Engine parameters that are common to all tasks can be found here.

Plot PMD patterns with R

The empiric and exponential PMD patterns can be plotted for each read group with the R script below called plot_PMD.R. It requires the "stringr" package and the prefix of the output tables as an argument.

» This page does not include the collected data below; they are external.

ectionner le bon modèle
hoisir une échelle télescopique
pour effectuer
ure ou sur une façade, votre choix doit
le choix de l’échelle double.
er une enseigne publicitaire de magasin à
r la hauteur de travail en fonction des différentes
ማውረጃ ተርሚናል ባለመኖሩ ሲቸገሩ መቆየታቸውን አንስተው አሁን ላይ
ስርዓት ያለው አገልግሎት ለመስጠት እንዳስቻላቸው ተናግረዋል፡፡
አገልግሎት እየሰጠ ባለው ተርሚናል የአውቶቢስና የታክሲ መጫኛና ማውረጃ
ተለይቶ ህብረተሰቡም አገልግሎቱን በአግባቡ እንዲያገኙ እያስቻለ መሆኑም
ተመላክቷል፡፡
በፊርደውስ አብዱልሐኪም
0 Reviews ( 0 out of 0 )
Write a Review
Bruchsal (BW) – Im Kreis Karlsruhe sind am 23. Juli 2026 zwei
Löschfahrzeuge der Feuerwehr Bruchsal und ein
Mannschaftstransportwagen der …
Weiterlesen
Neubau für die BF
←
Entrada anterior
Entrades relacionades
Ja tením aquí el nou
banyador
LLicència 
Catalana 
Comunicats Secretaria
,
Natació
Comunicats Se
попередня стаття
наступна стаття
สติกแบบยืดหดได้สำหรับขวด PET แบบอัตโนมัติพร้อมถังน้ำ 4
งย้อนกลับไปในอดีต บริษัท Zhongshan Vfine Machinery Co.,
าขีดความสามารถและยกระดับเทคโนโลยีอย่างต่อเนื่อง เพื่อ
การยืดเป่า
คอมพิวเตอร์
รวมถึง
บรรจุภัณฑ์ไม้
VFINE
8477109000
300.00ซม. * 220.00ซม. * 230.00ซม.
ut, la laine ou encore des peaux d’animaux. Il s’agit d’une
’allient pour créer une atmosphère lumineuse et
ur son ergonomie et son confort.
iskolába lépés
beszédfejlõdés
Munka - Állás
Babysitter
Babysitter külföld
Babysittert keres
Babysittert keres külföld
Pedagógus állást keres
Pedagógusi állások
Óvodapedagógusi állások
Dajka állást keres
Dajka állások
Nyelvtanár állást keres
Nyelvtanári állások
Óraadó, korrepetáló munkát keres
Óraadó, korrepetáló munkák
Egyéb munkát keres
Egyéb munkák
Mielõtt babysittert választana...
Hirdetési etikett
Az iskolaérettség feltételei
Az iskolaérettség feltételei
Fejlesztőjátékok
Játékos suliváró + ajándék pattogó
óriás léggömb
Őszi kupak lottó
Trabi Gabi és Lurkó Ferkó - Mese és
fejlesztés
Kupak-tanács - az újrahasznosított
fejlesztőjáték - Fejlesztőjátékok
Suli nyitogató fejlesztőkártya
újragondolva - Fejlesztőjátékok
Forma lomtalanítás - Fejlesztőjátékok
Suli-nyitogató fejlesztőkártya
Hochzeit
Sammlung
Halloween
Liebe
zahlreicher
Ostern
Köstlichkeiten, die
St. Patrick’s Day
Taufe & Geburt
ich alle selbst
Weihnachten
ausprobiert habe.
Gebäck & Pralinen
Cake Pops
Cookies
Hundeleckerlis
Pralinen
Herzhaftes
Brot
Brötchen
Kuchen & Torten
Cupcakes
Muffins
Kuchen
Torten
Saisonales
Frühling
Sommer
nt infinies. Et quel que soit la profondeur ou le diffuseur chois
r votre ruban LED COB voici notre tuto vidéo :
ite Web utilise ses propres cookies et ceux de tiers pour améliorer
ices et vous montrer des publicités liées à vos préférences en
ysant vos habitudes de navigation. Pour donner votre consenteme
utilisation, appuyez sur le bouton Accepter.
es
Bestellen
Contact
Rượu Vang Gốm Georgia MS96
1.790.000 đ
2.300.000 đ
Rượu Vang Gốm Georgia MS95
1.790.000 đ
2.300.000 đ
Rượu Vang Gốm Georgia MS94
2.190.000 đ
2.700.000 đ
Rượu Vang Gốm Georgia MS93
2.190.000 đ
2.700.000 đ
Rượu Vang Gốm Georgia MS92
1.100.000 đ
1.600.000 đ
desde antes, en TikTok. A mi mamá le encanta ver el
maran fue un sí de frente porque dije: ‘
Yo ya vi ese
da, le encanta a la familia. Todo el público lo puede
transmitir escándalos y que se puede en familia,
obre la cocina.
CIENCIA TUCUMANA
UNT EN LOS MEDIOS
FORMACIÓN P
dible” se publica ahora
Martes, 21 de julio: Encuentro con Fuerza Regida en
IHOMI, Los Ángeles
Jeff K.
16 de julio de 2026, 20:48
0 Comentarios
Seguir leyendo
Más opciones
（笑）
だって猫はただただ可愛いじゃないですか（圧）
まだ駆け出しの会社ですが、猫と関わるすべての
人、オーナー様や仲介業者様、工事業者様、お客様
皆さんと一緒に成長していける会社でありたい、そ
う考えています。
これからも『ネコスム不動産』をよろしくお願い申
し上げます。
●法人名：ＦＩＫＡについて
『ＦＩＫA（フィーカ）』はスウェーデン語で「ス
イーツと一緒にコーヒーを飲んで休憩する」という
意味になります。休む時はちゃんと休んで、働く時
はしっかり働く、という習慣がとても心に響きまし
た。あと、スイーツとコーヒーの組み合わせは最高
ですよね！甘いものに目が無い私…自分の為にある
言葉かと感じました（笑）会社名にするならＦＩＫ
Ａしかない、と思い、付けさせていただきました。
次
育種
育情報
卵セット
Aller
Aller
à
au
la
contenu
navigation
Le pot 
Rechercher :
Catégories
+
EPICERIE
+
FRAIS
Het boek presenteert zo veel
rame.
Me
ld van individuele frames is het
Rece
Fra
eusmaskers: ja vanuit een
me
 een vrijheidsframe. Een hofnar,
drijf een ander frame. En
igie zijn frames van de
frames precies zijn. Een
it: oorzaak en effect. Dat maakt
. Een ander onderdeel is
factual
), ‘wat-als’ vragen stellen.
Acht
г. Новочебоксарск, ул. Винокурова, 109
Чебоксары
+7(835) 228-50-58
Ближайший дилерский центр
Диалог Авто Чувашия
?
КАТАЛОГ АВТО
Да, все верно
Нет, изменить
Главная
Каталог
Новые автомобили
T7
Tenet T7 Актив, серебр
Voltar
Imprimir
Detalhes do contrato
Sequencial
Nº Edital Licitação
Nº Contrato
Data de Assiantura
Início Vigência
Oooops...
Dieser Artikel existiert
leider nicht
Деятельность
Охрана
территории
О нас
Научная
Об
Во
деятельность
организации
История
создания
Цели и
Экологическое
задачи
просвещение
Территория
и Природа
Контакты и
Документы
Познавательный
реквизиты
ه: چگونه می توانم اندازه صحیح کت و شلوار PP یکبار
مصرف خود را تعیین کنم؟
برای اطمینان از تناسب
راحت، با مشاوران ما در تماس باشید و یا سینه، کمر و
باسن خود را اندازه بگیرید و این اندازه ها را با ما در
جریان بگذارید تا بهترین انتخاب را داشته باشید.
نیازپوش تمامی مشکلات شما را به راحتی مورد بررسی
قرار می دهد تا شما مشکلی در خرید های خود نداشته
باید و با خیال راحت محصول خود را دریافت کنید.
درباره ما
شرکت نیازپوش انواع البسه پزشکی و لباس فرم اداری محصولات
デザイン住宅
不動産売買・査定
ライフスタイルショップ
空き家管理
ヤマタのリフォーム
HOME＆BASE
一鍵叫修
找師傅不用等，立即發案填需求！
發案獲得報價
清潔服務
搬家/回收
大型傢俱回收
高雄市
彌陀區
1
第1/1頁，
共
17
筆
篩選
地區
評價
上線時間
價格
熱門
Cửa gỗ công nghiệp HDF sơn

Example command for running the script:

Rscript plot_pmd.R example

plot_pmd.R:

require(stringr)

args <- commandArgs(TRUE)
file <- args[1]

#open files
t_emp <- read.table(paste(file,"_PMD_input_Empiric.txt", sep=''))
t_emp <- t_emp[which(t_emp$V2 == 'CT' | t_emp$V2 == 'GA'),]
t_exp <- read.table(paste(file,"_PMD_input_Exponential.txt", sep=''))


#functions
extractDoubles <- function(s) { return(as.numeric(unlist(str_extract_all(s, '-?[0-9.]+e?[-+]?[0-9]*')))) }
pmd <- function(x,a,b,c){ return(a*exp(-x*b)+c) }

num_RG <- length(levels(t_emp$V1))

#fill lists
l_emp_fwd <- list()
l_emp_rev <- list()
counter = 0
readgroup_names = character(num_RG)
for(i in seq(1, 2*num_RG, by=2)){
counter = counter + 1
readgroup_names[counter] <- as.character(t_emp$V1[i])
emp_fwd <- extractDoubles(t_emp$V3[i])
emp_rev <- extractDoubles(t_emp$V3[i+1])
l_emp_fwd[[counter]] <- emp_fwd
l_emp_rev[[counter]] <- emp_rev
}

num_pos <- length(l_emp_fwd[[1]])

#define plotting parameters
n_row <- ceiling(num_RG / 5)
pdf(paste(file, "_pmdPlot.pdf", sep=''), width=20, height=n_row*4)
par(mfrow=c(n_row, 5))
CEX <- 1.5

#plot
for(i in 1:num_RG){
plot(1:num_pos, rep(0, num_pos), type="l", xlim=c(1,num_pos), ylim=c(0, 0.7), lwd=0.1, xlab="", ylab='', yaxs='i', main=readgroup_names[i], cex.axis=CEX)
mtext("Mismatch rate", side=2, line=2.5)
mtext("Position in read", side=1, line=2.5)

#empiric
lines(1:num_pos, l_emp_fwd[[i]], col="red", lty=2, pch=20, type="b")
lines(num_pos:1, l_emp_rev[[i]], col="blue", lty=2, pch=20, type="b")

#exponential
exp_fwd <- extractDoubles(t_exp$V2[i])
exp_rev <- extractDoubles(t_exp$V3[i])
lines(x=1:num_pos, y=pmd(1:num_pos, exp_fwd[1], exp_fwd[2], exp_fwd[3]), col="red", lwd=2)
lines(x=1:num_pos, y=pmd(num_pos:1, exp_rev[1], exp_rev[2], exp_rev[3]), col="blue", lwd=2)
}
legend("topleft", c("C->T", "G->A", "emp", "exp"), col=c("red", "blue", "black", "black"), text.col=c("red",     "blue", "black", "black"), text.width=c(8,8,9,9), cex=CEX, seg.len=1, x.intersp = 0.3, pch=c(20,20,NA,NA),     lty=c(NA,NA,2,1), bty="n", horiz=T)

dev.off()

Methods

The extent of PMD can either be estimated in a position-specific way by calculating for each position:

\begin{equation*} \frac{\frac{C \rightarrow T}{C_{ref}} - \frac{T \rightarrow C}{T_{ref}}}{1 - \frac{T \rightarrow C}{T_{ref}}}, \end{equation*}

or it can be modeled with an exponential decay function, in which the rate of PMD decays with the position in the read:

\begin{equation*} P(\boldsymbol{d}|p) = \mu + (1-\mu) ( a e^{-b p} + c) \end{equation*}

where \(p\) is the position in the read, \(\mu\) is the probability of a true difference between the sequenced individual and the reference and is estimated based on the T to C or A to G mutations. a, b and c are the parameters of a exponential distribution. These parameters are inferred with a Newton-Raphson Algorithm. For more mathematical details see Kousathanas, A. et al. (2017). Inferring Heterozygosity from Ancient and Low Coverage Genomes. Genetics, 205(1), 317–332 (page 13: Inference using Expectation-Maximization).